A Adoção monoparental, como o próprio nome sugere, ocorre quando uma única pessoa, solteira, divorciada ou viúva, adota uma criança ou um adolescente| Pexels |
Nos últimos anos, a Adoção feita por uma pessoa solteira, divorciada ou viúva tem se tornado mais comum e socialmente aceitável, mas é preciso entender corretamente o processo e os direitos legais envolvidos
Com o aumento de lares unifamiliares e a evolução, no
Brasil, do conceito de família, também é notório o crescimento de pessoas
solteiras, divorciadas ou viúvas adotando crianças e adolescentes, configuração
conhecida como adoção
monoparental. O Estatuto da Criança e do Adolescente (ECA) é
lei válida para todos, independentemente da configuração familiar, do estado
civil, do gênero, da orientação sexual ou da classe social. “Os requisitos são exatamente os mesmos
para todas as situações. O adotante monoparental tem os mesmos direitos e
deveres que um adotante casado, incluindo o direito de criar e educar a
criança, bem como a responsabilidade de fornecer amor, educação, cuidados e
apoio material”, responde Jussara
Marra, presidente da Angaad
- Associação Nacional de Grupos de Apoio à Adoção.
Sou solteiro. Posso adotar?
Jussara Marra, presidente da Angaad, afirma que os requisitos para casais ou pretendentes que decidem se habilitar sozinhos são os mesmos.

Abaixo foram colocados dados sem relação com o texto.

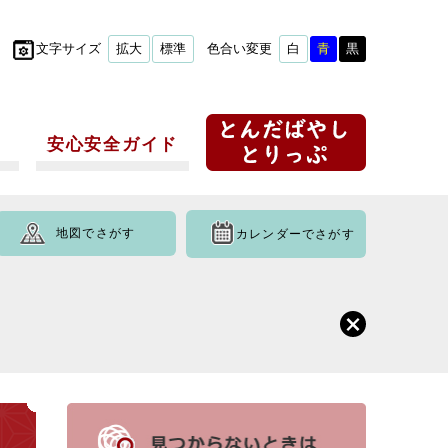
文字サイズ
拡大
標準
色合い変更
白
青
黒
安心安全ガイド
地図でさがす
カレンダーでさがす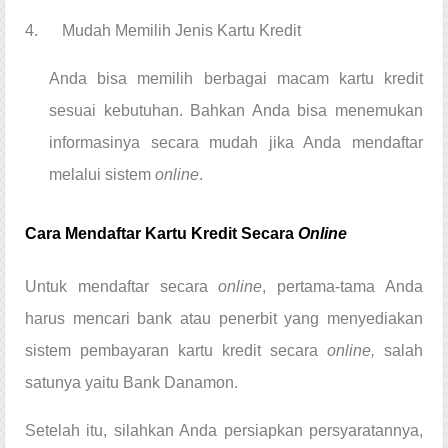
4.      Mudah Memilih Jenis Kartu Kredit
Anda bisa memilih berbagai macam kartu kredit 
sesuai kebutuhan. Bahkan Anda bisa menemukan 
informasinya secara mudah jika Anda mendaftar 
melalui sistem 
online
.
Cara Mendaftar Kartu Kredit Secara 
Online
Untuk mendaftar secara 
online
, pertama-tama Anda 
harus mencari bank atau penerbit yang menyediakan 
sistem pembayaran kartu kredit secara 
online, 
salah 
satunya yaitu Bank Danamon.
Setelah itu, silahkan Anda persiapkan persyaratannya,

A Adoção não discrimina sexo ou estado civil para pessoas acima de 18 anos, desde que o adotante tenha, pelo menos, dezesseis a mais que o adotando.
A construção afetiva de vínculos familiares tem o suporte de mais de 200 Grupos de Apoio à Adoção em todo Brasil. Os grupos de apoio, assim como toda a estrutura da Angaad, que completa 25 anos em 2024, podem ser úteis para pessoas sozinhas ou unidas de forma estável ou por casamento, que desejam considerar essa possibilidade. Seu objetivo é ser suporte durante todas as fases que envolvem a Adoção, desde a decisão, até depois de formadas as famílias, com a chegada de crianças ou adolescentes, que tiveram sua situação jurídica definida de forma a serem inseridos em famílias adotivas. “A preparação dos adultos que pretendem se tornar pais e mães por Adoção é crucial, o que também deve acontecer com crianças e adolescentes em acolhimento, seja ele institucional ou familiar”, analisa Jussara.

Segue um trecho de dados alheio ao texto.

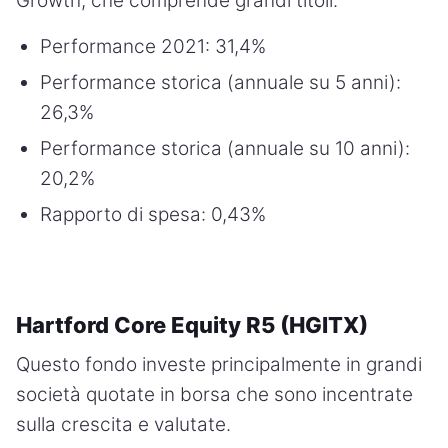
Growth, che comprende grandi titoli.
Performance 2021: 31,4%
Performance storica (annuale su 5 anni):
26,3%
Performance storica (annuale su 10 anni):
20,2%
Rapporto di spesa: 0,43%
Hartford Core Equity R5 (HGITX)
Questo fondo investe principalmente in grandi
società quotate in borsa che sono incentrate
sulla crescita e valutate.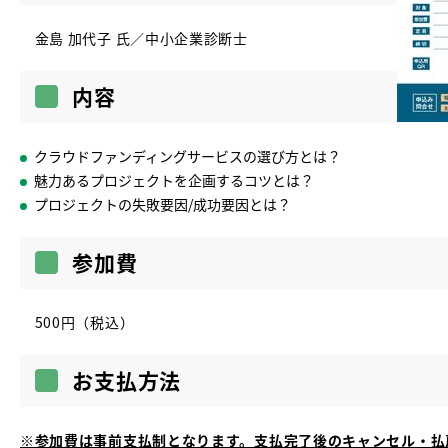
金島 加代子 氏／中小企業診断士
内容
クラウドファンディングサービスの選び方とは？
魅力あるプロジェクトを企画するコツとは？
プロジェクトの失敗要因/成功要因とは？
参加費
500円（税込）
お支払方法
※参加費は事前支払制となります。支払完了後のキャンセル・払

Ademais, os Grupos de Apoio à Adoção promovem a troca de experiências e oferecem orientação para aliviar as preocupações comuns dos pretendentes, pois antes do primeiro passo formal, a decisão de adotar deve ser amadurecida.
Conforme o Estatuto da Criança e do Adolescente (ECA), a lei vale para todos, independentemente
do estado civil, configuração familiar, gênero, orientação sexual ou classe social
Pexels
Houve aumento da adoção
monoparental? É uma tendência?
“O
número de homens e mulheres solteiros que adotam é um reflexo do comportamento
da sociedade”, afirma Jussara. A pesquisa Estatísticas do
Registro Civil de 2022, do IBGE, mostra um aumento nos divórcios e uma queda
nos números de casamentos no Brasil. Em 2022, 970.041 casamentos foram
registrados, sendo 11.022 entre pessoas do mesmo sexo. O total representa uma
queda de 9,87% da média dos cinco anos anteriores à pandemia. A pesquisa também
descobriu que, em 2022, foram contabilizados 420.039 divórcios concedidos em 1ª
instância ou por escrituras extrajudiciais, configurando um aumento de 8,6% em
relação ao total contabilizado em 2021.
Essa mudança de comportamento reflete uma
elevação no número de Adoções realizadas por mulheres e homens sozinhos.
Segundo um levantamento do Conselho Nacional de Justiça (CNJ), em 2023, 390
mulheres e 105 homens solteiros optaram pela Adoção – um aumento significativo
de 119,10% e 169,23%, respectivamente, em comparação com o período pré-pandemia
de Covid-19. Além disso, as Adoções por casais também registraram um aumento de
46,62%, no mesmo período, fechando o ano de 2023 com 4.501 adoções.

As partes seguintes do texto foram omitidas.